暇
《ひ・ひ・ひ・ひ・ひ》
昼間でも薄暗い、安アパートの自分の部屋で、今日も暇つぶしに布団から出る。
ニートに転職して半年が過ぎるが、思いつく事をほぼやり尽くし、困ってしまっていた。
「あーあ、何しよっかなあ…」
ぼんやり考えながら、冷蔵庫を開け、缶ジュースを取り出す。
5回ほどプルタブに嫌われ爪を負傷するも、ようやく缶を開け、中身を喉に流し込んだ。
「…昼食おわり。面倒だから後いいや。」
ゴミ箱に山と詰まれた過去の歴史物の上に、器用に空き缶を乗せると、夜食までどうするか頭をフル回転させた。
「……こっくりさんでもするかあ。」
テーブルの上のゴミを端にズラし、こっくりさん専用シートを敷く。 そして、十円玉を財布から取り出してシートの上に置き、準備完了。
「さて。」
少しドキドキしながら十円玉に指を乗せ、お約束の言葉を呟いた。
「こっくりさん、こ…」
最後まで言い終える前に、急に十円玉が動き出し、シートの文字の所に止まっては動き、止まっては動き、を繰り返し言葉がつづられていく。
「えーと…」
《う・る・せ・あ・ほ》
「ん?、機嫌が悪そうだな。…まあ、いいや。おい、こっくりさん、早口言葉で勝負しないか?」
十円玉が、再び動き出し、あちこち文字を示していく。
《よ・か・ろ・う》
「…お。じゃあ、俺からだな。
生麦生米生卵生麦生米生卵生麦生米生卵!
うっしゃあっ。こっくりさん、さあ言ってみろ。」
十円玉が今までの倍速で動きだす。
《な・ま・む・き・な・ま・こ・と・な・ま・た・ら・こ》
「…腹、減っているのか?」
《お・ま・え・の・う・こ・か・し・か・た・か・わ・る・い》
「ひひ。それじゃあ、次だ。少し長いぞ。
赤パジャマ
青パジャマ
黄パジャマ
茶パジャマ
島パジャマ
滋賀パジャマ
歯科パジャマ
時価パジャマ
いかパジャマ
がらパジャマ
キャラパジャマ
マニアパジャマ
……はあはあ、どうだ!」
それに応えるかのように、十円玉が急に熱を持ち始めた。
こっくりさんの気合いが伝わってくるようだ。
そして、次の瞬間─
目で追えないほどのスピードで、十円玉が激しく動き出した。
摩擦で紙の焦げる臭いが漂い出し、あまりのスピードに手首の折れる音がしたが、十円玉から指を離すことは出来なかった。
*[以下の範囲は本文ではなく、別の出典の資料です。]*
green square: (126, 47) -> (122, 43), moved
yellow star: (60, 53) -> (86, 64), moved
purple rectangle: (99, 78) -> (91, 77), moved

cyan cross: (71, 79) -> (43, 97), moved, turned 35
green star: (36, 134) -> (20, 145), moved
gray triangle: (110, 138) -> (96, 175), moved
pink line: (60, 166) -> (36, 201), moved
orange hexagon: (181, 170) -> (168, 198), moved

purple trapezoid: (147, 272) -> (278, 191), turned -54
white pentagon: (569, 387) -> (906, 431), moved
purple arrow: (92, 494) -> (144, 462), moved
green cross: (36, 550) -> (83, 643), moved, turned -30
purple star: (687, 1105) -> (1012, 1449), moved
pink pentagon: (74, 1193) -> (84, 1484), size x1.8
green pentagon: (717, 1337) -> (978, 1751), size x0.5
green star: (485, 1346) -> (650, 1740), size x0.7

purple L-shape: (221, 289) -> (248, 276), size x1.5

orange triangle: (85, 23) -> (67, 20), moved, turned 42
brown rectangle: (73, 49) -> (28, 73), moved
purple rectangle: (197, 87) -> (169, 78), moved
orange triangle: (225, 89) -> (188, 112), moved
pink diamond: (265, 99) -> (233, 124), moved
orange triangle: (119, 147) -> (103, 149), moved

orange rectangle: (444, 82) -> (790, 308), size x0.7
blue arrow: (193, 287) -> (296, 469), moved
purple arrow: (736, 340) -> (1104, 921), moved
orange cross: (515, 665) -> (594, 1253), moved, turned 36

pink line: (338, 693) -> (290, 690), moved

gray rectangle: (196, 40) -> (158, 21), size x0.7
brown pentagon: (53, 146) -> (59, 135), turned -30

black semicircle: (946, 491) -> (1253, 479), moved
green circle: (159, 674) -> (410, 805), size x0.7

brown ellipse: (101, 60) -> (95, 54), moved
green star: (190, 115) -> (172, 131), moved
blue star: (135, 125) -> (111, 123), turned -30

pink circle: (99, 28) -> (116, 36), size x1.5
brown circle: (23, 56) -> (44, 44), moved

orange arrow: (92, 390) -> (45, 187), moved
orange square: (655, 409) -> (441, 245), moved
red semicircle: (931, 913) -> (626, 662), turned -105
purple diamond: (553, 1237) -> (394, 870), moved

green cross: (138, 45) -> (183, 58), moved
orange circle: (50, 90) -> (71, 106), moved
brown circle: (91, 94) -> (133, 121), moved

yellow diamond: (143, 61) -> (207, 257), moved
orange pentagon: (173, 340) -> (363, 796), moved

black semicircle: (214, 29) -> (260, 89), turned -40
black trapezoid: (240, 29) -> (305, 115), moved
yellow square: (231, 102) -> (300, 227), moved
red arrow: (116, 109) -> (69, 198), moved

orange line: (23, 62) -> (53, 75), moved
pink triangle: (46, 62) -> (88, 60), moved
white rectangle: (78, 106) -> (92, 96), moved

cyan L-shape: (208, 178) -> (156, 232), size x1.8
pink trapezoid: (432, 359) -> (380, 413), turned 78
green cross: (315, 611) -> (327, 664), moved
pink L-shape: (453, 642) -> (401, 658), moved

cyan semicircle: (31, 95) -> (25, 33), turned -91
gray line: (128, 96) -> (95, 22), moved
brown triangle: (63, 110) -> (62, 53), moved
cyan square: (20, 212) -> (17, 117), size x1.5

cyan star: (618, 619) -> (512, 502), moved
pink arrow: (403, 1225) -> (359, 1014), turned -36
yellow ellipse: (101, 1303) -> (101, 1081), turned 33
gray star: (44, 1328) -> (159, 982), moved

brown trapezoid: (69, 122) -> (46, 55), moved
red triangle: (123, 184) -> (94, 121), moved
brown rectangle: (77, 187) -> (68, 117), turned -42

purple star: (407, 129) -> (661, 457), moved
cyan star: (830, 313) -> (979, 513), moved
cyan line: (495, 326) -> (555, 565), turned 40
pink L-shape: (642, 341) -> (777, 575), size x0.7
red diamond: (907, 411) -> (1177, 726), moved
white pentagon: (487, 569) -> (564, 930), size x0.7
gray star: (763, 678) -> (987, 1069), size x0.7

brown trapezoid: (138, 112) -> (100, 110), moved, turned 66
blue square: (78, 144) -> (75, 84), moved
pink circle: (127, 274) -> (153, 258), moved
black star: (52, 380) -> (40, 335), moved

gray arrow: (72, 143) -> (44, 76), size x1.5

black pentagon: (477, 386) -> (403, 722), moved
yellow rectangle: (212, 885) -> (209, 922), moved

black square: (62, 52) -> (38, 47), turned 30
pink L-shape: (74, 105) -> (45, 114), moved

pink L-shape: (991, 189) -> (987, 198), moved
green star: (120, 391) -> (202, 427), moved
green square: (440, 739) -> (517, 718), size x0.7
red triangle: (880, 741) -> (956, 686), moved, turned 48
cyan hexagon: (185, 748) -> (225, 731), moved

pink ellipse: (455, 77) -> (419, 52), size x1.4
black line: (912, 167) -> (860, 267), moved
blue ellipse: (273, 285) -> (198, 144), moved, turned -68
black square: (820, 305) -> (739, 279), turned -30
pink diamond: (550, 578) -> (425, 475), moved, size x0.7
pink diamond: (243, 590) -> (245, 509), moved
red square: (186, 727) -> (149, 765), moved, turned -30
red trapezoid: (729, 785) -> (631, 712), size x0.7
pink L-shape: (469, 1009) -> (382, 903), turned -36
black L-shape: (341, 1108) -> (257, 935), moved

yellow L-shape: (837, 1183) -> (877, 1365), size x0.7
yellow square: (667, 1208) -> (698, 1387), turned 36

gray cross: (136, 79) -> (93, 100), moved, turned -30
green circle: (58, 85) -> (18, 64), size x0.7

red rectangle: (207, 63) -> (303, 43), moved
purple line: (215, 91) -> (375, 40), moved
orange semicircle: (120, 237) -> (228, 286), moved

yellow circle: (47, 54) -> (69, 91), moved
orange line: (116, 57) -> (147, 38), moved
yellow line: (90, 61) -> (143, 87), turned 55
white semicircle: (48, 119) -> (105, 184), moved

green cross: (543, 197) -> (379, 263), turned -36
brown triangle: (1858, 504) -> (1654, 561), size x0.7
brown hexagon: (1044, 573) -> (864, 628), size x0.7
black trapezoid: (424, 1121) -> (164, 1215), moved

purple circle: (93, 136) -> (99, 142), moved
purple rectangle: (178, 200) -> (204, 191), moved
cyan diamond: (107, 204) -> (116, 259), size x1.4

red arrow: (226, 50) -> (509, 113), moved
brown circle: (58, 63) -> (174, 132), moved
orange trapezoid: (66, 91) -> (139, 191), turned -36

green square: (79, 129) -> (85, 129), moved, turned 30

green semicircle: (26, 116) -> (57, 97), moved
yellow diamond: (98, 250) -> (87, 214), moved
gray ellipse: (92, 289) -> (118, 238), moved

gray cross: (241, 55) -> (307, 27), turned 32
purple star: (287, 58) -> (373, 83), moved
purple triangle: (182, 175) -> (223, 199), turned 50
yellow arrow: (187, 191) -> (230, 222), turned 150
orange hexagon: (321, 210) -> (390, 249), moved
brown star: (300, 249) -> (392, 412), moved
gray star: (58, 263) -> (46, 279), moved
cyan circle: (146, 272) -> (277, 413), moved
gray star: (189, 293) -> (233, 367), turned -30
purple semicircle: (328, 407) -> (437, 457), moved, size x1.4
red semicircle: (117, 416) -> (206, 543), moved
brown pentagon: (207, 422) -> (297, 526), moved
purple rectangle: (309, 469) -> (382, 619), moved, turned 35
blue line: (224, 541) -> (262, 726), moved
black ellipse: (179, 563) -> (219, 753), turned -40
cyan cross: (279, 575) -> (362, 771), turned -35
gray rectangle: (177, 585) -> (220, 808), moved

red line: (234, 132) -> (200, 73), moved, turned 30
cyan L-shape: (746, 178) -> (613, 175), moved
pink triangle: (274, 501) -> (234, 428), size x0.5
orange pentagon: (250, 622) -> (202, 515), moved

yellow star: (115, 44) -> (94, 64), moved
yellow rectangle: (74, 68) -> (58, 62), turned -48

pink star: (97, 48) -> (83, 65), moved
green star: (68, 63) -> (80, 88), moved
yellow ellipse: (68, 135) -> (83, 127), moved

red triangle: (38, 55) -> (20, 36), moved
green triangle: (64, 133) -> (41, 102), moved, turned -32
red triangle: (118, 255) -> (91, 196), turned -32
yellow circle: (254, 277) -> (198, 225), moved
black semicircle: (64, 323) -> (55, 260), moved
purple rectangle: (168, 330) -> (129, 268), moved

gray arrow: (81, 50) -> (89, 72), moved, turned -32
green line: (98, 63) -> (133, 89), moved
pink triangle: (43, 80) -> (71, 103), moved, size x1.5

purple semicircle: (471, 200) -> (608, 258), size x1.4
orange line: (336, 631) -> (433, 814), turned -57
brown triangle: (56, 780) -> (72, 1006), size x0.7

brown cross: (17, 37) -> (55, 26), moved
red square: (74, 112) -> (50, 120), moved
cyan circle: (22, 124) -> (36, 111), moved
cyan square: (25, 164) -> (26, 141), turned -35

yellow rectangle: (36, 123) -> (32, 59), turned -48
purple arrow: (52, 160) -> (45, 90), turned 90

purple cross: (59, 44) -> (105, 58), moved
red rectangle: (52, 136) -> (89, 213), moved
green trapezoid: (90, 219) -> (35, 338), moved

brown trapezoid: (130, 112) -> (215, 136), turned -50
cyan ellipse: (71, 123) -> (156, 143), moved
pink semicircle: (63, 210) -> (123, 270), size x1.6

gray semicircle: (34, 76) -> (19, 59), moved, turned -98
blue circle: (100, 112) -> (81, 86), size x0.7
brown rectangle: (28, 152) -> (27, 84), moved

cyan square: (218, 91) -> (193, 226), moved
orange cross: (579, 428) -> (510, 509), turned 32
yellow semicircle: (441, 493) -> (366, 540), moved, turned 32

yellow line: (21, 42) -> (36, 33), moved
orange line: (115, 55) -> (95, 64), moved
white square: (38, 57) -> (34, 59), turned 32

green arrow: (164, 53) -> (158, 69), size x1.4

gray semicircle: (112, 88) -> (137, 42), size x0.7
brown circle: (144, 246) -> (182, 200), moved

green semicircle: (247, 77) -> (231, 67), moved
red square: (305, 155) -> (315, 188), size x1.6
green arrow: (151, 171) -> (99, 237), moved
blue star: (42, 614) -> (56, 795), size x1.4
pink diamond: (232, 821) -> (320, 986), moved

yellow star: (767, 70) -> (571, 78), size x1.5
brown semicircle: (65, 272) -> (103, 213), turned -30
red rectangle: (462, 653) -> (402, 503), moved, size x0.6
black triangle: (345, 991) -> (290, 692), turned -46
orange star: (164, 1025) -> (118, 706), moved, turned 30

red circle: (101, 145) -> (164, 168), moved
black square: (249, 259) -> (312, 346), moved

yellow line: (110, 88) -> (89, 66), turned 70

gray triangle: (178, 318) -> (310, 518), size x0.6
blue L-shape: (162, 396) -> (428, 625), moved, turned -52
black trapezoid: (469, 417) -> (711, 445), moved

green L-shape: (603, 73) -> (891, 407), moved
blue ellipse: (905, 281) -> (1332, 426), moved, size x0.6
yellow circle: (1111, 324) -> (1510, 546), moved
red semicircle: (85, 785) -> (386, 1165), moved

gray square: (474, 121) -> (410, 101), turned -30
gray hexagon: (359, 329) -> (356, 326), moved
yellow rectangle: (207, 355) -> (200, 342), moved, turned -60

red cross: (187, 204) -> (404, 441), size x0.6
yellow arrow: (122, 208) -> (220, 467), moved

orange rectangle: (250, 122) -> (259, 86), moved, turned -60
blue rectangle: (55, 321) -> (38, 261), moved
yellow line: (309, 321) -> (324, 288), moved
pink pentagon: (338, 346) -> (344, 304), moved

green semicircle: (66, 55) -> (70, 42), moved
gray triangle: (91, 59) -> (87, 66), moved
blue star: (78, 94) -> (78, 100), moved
暫くして、十円玉が止まり、今度はゆっくりと言葉をつづっていく。
《あ・き・た・か・ら・・か・え・る》
少しホッとして、十円玉から指を離そうとしたが、なぜか離れない。
更に、テーブルに敷いたシートからも十円玉を剥がすことが出来なかった。
そのシートも、テーブルにぴったり貼り付いていた。
そのまま、またゆっくりと十円玉が動き出す。
《な・ん・て・ね・も・つ・と・あ・そ・ほ・ひ・ひ・ひ》
その後一時間、こっくりさんに振り回され、右腕の感覚が麻痺し始めた頃、手元にライターが転がってきた。
そのライターでシートを燃やし、ようやく自分は、こっくりさんから解放されたのだ。
ただ、シートの燃え残りの文字には、
¨うえごてみらをん¨
と、あったが、自分は気付かなかった。
そして、疲れて眠くなり、そのまま仰向けに寝転がった。